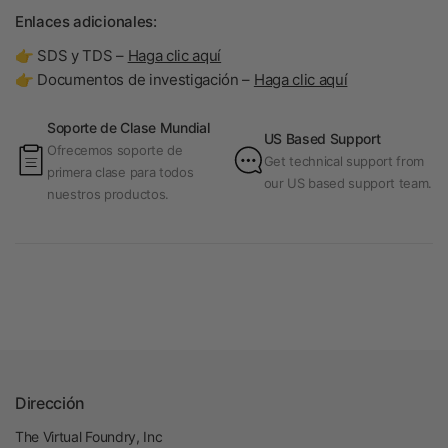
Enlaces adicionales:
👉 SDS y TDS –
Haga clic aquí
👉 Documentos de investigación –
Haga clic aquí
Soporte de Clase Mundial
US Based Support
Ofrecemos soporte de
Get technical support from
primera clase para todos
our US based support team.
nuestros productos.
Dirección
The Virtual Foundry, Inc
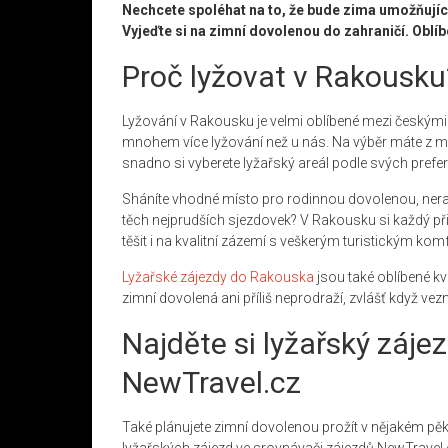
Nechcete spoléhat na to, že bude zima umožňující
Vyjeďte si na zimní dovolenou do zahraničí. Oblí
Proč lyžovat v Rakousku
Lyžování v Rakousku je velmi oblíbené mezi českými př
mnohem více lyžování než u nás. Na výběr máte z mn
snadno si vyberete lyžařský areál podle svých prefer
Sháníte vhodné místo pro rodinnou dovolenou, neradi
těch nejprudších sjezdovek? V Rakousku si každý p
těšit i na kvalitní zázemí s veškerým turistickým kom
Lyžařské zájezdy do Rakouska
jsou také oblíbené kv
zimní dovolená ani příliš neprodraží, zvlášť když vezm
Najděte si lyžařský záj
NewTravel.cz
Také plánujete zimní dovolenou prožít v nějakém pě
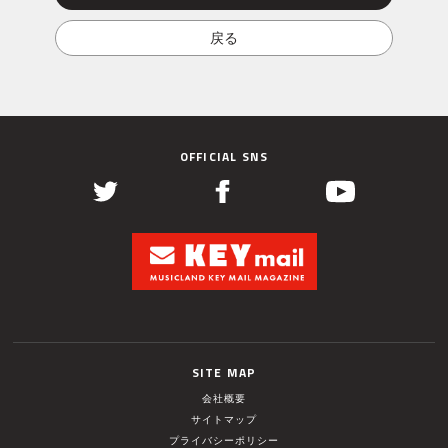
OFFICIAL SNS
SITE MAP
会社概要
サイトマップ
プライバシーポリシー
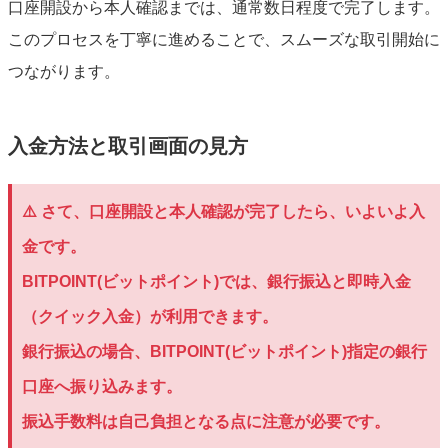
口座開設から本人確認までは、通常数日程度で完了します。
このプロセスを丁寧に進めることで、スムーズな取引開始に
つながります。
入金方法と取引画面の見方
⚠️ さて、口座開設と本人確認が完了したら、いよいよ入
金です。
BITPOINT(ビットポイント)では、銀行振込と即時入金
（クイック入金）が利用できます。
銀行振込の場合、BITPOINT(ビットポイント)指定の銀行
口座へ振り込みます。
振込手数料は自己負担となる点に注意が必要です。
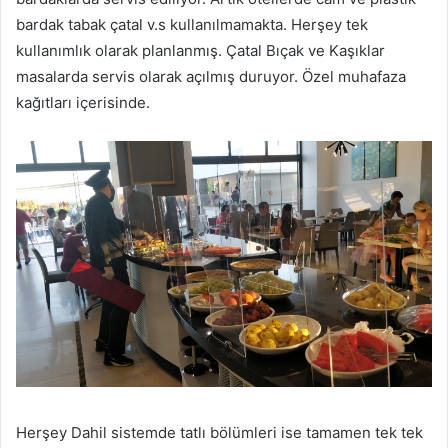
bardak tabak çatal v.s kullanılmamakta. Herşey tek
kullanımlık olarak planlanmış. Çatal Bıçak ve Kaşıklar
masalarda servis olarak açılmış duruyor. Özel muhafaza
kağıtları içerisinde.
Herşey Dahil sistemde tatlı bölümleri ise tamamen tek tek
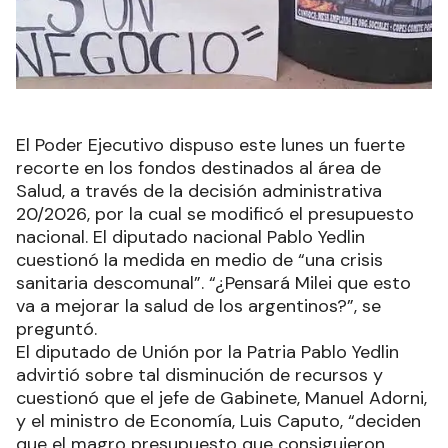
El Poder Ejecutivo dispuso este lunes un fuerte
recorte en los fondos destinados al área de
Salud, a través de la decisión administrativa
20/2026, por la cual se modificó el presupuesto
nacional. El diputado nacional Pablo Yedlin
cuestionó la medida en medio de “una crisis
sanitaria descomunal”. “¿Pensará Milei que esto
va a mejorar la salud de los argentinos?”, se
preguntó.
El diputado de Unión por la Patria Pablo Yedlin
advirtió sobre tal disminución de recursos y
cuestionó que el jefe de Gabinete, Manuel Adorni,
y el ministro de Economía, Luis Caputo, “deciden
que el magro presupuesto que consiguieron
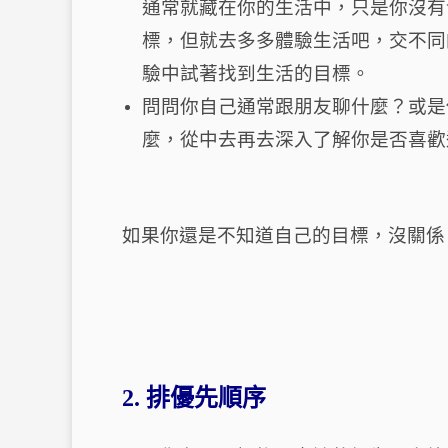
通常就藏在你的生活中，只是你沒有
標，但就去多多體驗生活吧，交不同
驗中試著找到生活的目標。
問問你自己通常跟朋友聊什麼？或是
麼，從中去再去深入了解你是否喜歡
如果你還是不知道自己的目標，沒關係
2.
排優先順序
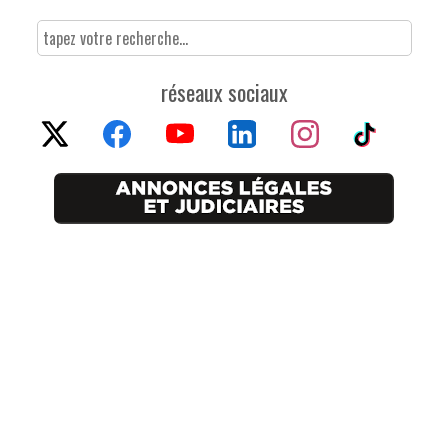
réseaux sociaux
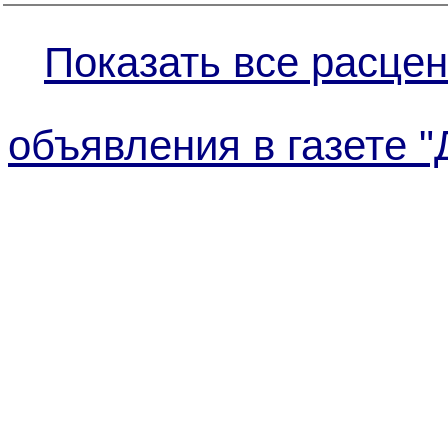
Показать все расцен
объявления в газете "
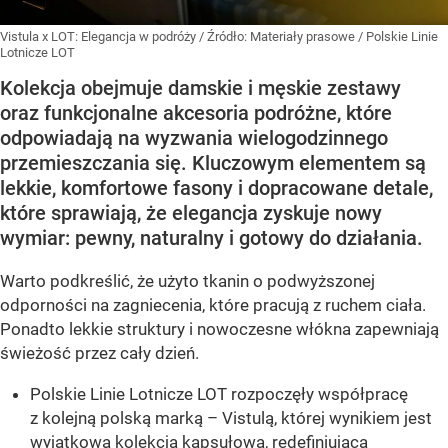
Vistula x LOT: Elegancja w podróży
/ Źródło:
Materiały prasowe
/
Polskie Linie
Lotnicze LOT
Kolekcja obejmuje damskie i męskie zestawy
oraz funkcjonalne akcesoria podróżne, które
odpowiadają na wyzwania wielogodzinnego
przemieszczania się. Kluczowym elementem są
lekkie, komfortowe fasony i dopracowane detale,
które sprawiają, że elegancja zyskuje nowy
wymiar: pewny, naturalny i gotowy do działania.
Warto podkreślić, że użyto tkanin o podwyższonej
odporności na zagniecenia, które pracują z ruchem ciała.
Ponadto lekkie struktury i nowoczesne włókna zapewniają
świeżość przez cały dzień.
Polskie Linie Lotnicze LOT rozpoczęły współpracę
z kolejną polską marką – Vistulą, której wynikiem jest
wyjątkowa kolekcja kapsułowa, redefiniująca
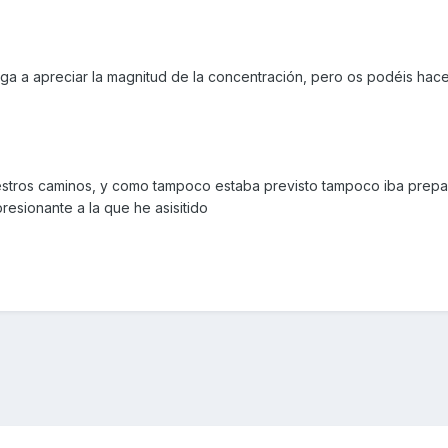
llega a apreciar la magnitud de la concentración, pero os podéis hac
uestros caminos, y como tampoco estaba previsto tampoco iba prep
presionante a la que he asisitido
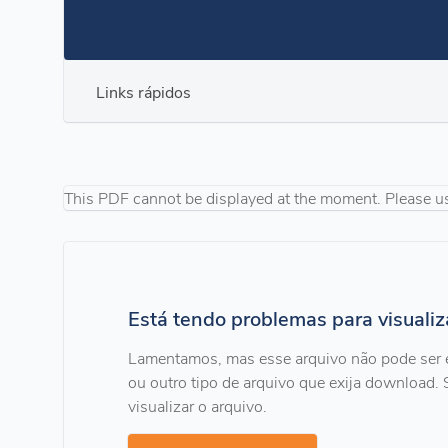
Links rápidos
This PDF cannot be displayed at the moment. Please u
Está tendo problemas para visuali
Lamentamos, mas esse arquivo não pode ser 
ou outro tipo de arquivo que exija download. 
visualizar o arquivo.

....

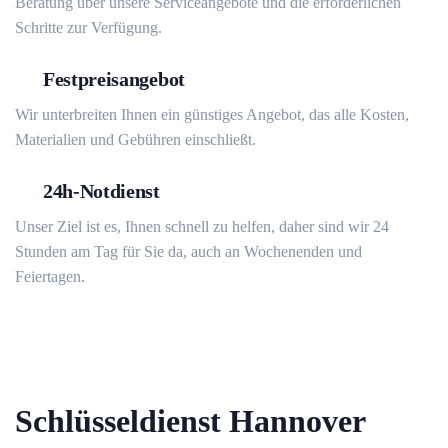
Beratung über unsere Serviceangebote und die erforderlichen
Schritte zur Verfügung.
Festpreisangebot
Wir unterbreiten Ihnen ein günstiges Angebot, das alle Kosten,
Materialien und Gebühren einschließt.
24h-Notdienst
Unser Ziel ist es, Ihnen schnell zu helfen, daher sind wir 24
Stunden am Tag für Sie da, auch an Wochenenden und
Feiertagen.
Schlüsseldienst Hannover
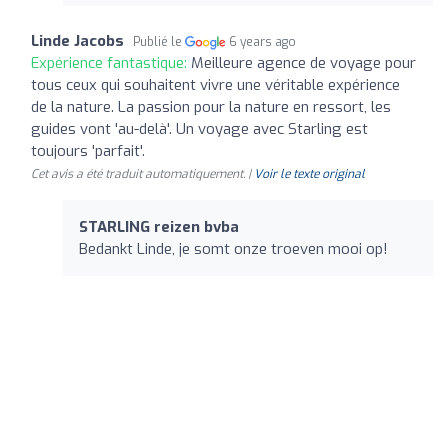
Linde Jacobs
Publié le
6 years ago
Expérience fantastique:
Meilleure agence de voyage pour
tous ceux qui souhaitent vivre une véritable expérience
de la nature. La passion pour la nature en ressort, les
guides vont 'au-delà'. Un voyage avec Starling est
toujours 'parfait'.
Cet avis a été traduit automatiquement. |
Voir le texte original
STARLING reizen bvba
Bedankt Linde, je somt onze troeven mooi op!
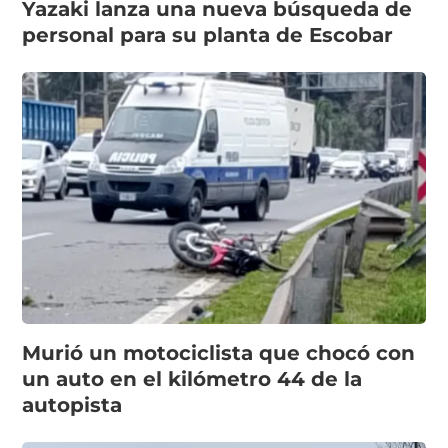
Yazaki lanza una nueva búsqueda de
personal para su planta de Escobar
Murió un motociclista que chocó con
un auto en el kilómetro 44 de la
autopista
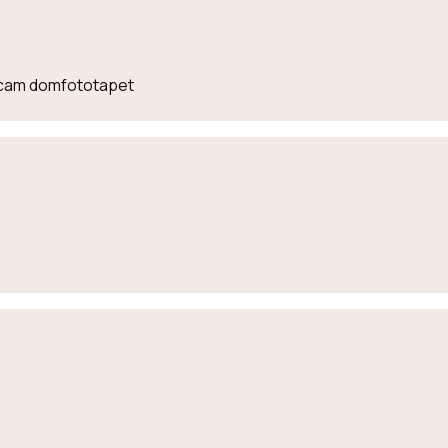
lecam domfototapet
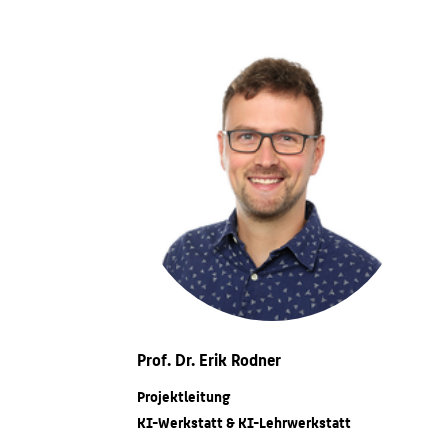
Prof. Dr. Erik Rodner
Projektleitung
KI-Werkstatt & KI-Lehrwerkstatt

....

▸ Description of the task:
The reply should hold only the lines of the listing above starting at the line containing "Materiały prasowe" and ending at the line containing "przemieszczania się. Kluczowym elementem są", exactly as written.

▸ Completed exercise:
Materiały prasowe
/
Polskie Linie
Lotnicze LOT
Kolekcja obejmuje damskie i męskie zestawy
oraz funkcjonalne akcesoria podróżne, które
odpowiadają na wyzwania wielogodzinnego
przemieszczania się. Kluczowym elementem są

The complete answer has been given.